A 2ª Promotoria de Justiça de Defesa do Consumidor expediu Recomendação, em 3 de maio, objetivando assegurar a periódica fiscalização dos produtos de origem animal (carnes bovinas, aves e peixes), vendidos nos estabelecimentos do estado e garantir a qualidade das mercadorias comercializadas.
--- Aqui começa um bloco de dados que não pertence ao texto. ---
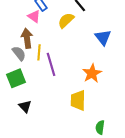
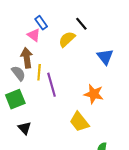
orange star: (92, 73) -> (94, 94), turned -30
yellow trapezoid: (78, 100) -> (79, 122), turned -40

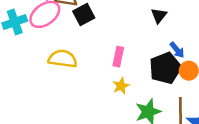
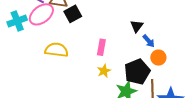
black triangle: (159, 16) -> (137, 26), moved
black pentagon: (165, 68) -> (137, 72), moved

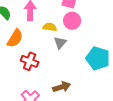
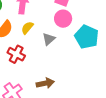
yellow semicircle: (50, 27) -> (27, 28), moved, turned -64
cyan pentagon: (98, 58) -> (87, 37), moved

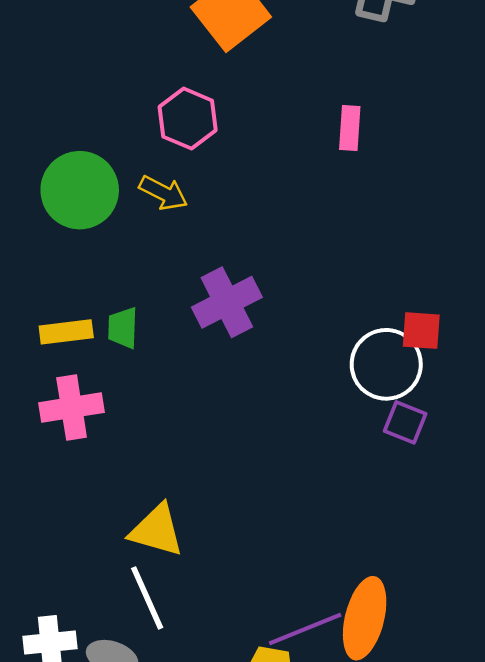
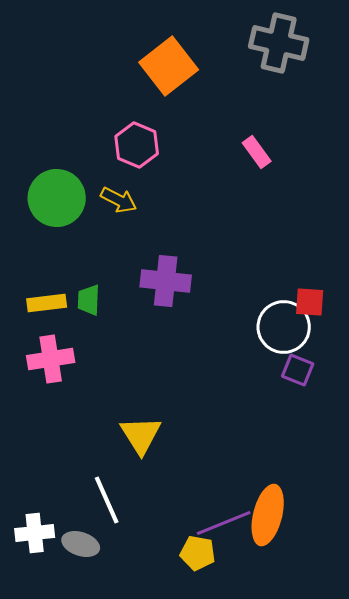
pink rectangle: (350, 128) -> (257, 152), turned -40
purple cross: (227, 302) -> (166, 281), turned 33
yellow triangle: (157, 530) -> (141, 435), moved, turned 42

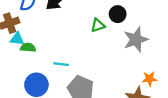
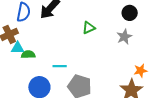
black circle: (118, 14) -> (130, 13), moved
gray star: (136, 40) -> (124, 37), size x0.7

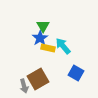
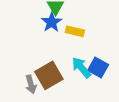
cyan arrow: (63, 46) -> (81, 68), moved
yellow rectangle: (48, 48) -> (75, 31), moved

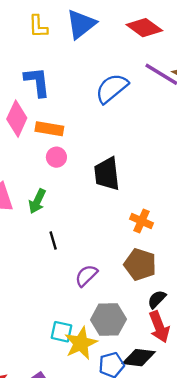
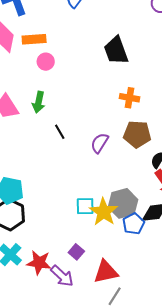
black trapezoid: (107, 174) -> (116, 51), moved
purple semicircle: (86, 276) -> (100, 143), moved
gray hexagon: (108, 319) -> (123, 203), moved

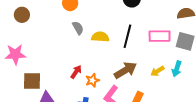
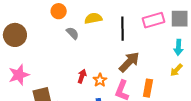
brown circle: (22, 15) -> (15, 35), size x1.5
yellow semicircle: (100, 37) -> (93, 18), moved
yellow arrow: (157, 71) -> (176, 70), moved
Formulada pela promotora de justiça Lítia Teresa Costa Cavalcanti, a Recomendação – que tem natureza preventiva – foi expedida para a Associação Maranhense de Supermercados (Amasp), Secretaria Municipal de Saúde/Superintendência de Vigilância Epidemiológica e Sanitária, Secretaria Municipal de Agricultura, Pesca e Abastecimento (Semapa), Agência Estadual de Defesa Agropecuária (Aged), Instituto de Metrologia e Qualidade Industrial (Inmeq), Secretaria de Estado de Segurança Pública, além de supermercados, frigoríficos, açougues e outros estabelecimentos.
Para a Amasp e empresas varejistas e atacadistas dos segmentos de supermercados, frigoríficos e similares, o Ministério Público do Maranhão (MPMA) recomendou a não comercialização dos produtos sem o devido registro do serviço de inspeção oficial e a disponibilização dos documentos exigidos por lei, além de informações sobre a procedência do produto, manual de boas práticas e mapa de controle de pragas.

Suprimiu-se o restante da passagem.